新年度が近づくこの時期。
進学や転勤、生活環境の変化に合わせて、家計を見直そうと考える方も多いのではないでしょうか。
「節約しなきゃ」と思うと、つい食費や日用品から削ろうとしてしまいがちですが、実は家計を整えるときにまず見直したいのが固定費です。
固定費は一度見直すだけで、毎月の支出が自然と軽くなることがあります。
家計の見直しは「固定費」から

家計管理というと、「節約」「我慢」「細かい記録」というイメージを持つ方も多いと思います。しかし、実際に家計を整えるときは、次の順番で見直すと無理なく続きます。
① 固定費を見直す
② 生活費を整える
③ 貯蓄や資産形成を考える
特に固定費は、毎月必ず出ていくお金で金額も大きいので、一度見直しておくと、大きく変わってきます。
例えば月5,000円の見直しでも、1年間で6万円になります。そのため、まずは「大きく動かせる部分」から整えていくのがおすすめです。年度が変わる前に見直したい家の固定費

● 通信費(スマホ・インターネット)
固定費の中でも、見直し効果が出やすいのが通信費です。最近は格安プランやオンライン契約のサービスも増え、以前より料金の選択肢が広がっています。
現在のデータ使用量や、家族の契約状況を見ながら、不要なオプションをつけていないか、などを一度整理してみると、意外とシンプルにできることがあります。
● 保険料
保険は一度加入すると、そのまま長く続けているケースも多いですよね。ただ、家族構成やライフステージが変わると、必要な保障も変わります。
子どもの成長
住宅購入
住宅ローンの団体信用生命保険
などによって、重複している保障がある場合もあります。そのため、保険を見直すときは「今の生活に合っているか」という視点で整理してみると、保険料のバランスを整えやすくなります。
● サブスク・定期サービス
近年増えているのが、サブスクリプション型のサービスです。動画配信、音楽、オンライン学習、アプリなど、便利なサービスが多い一方で、気づかないうちに増えていることもあります。
今も使っているか
似たサービスが重複していないか
家族で共有できるプランはないか
● 住宅費(家賃・ローン)
家計の中で最も大きな固定費になるのが住宅費です。
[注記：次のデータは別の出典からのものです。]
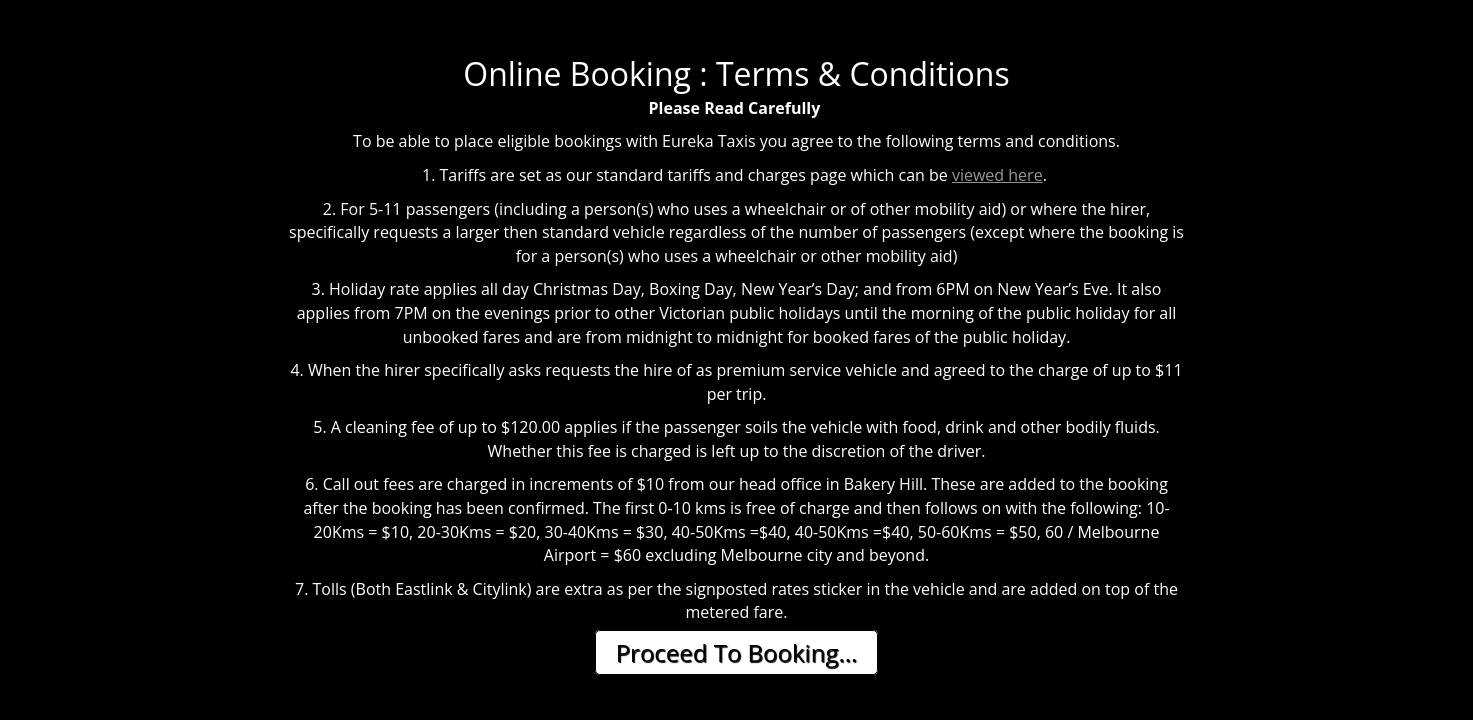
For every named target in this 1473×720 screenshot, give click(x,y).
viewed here (997, 175)
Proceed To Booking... (737, 652)
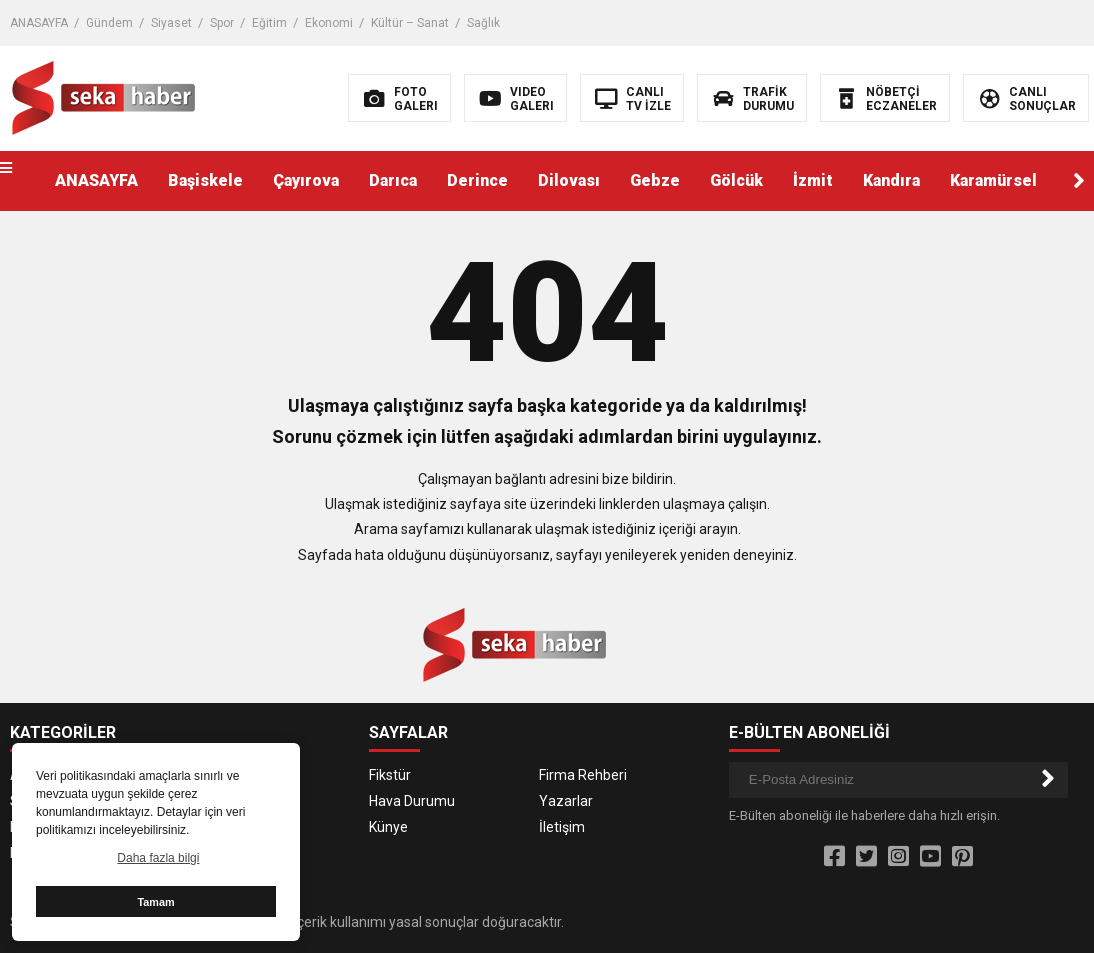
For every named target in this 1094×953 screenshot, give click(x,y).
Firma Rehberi (583, 775)
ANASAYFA (39, 23)
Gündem (109, 23)
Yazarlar (566, 801)
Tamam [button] (155, 902)
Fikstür (390, 775)
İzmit (813, 180)
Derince (477, 180)
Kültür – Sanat (410, 23)
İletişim (562, 827)
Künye (388, 827)
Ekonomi (329, 23)
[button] (1079, 181)
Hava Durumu (412, 801)
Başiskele (205, 180)
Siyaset (171, 23)
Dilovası (569, 180)
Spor (222, 23)
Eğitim (269, 23)
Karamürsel (993, 180)
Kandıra (891, 180)
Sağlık (483, 23)
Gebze (655, 180)
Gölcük (736, 180)
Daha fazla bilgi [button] (158, 858)
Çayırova (306, 180)
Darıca (393, 180)
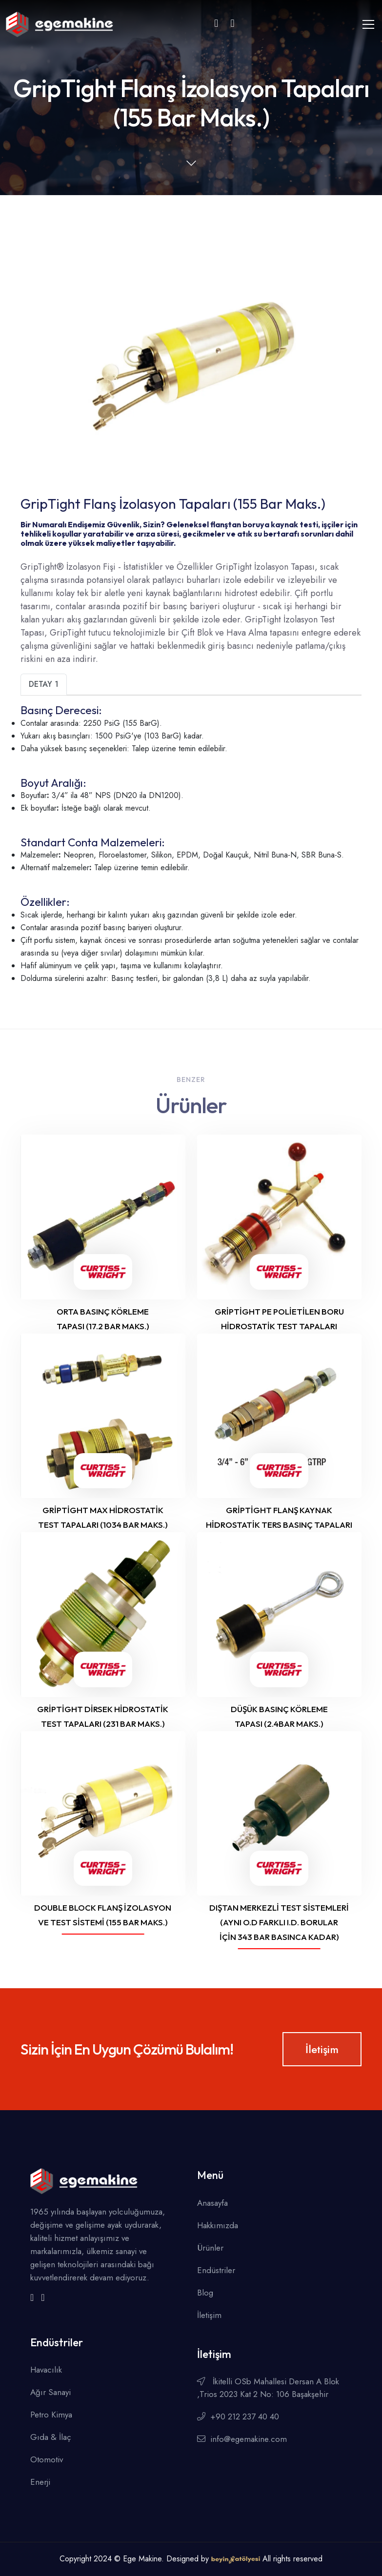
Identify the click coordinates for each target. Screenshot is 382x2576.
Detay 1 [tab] (44, 684)
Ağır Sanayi (50, 2392)
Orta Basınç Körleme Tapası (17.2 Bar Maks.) (103, 1318)
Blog (205, 2292)
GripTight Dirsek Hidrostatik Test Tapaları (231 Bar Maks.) (102, 1716)
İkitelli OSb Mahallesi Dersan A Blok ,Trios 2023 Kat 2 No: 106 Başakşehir (268, 2388)
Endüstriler (216, 2270)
すぐに大きく変えるのは難しいですが、長い目で見ると次のような見直しが考えられます。
住宅ローンの借り換え
管理費や共益費の確認
住まい方の見直し
家計見直しの進め方
● 少しずつゆっくりと進めてOK
家計を整えようとすると、完璧に管理しようとして疲れてしまうことがあります。
無理なく続けるためには、次のような考え方が役立ちます。一度に全部やろうとしなくても大丈夫です。 固定費の見直しは、一度に全部整理しようとすると負担が大きくなります。
今月は通信費、来月は保険というように、少しずつ進めていくと取り組みやすくなります。
● 家族としっかり共有する
家計は家族で使うものだからこそ、情報を共有しておくことも大切です。契約しているサービス、保険の内容や、月々の固定費など整理しておくと、将来のライフプランも考えやすくなります。
固定費チェックリスト
年度が変わる前に、次の項目を一度確認してみましょう。
□スマホ料金・通信プラン
□インターネット回線
□保険の保障内容
□動画・音楽などのサブスク
□家賃や住宅ローン
□定期購入サービス
年度の変わり目は、家計を整えるタイミング
新しい年度が始まる前は、生活を見直すよいタイミングでもあります。毎月出ていく固定費が、今の生活に合っているかを一度確認するだけでも、家計の流れが見えやすくなります。
暮らしを無理に切り詰めるのではなく、必要なところにお金を使える状態に整えること。それが、長く続く家計管理のコツかもしれません。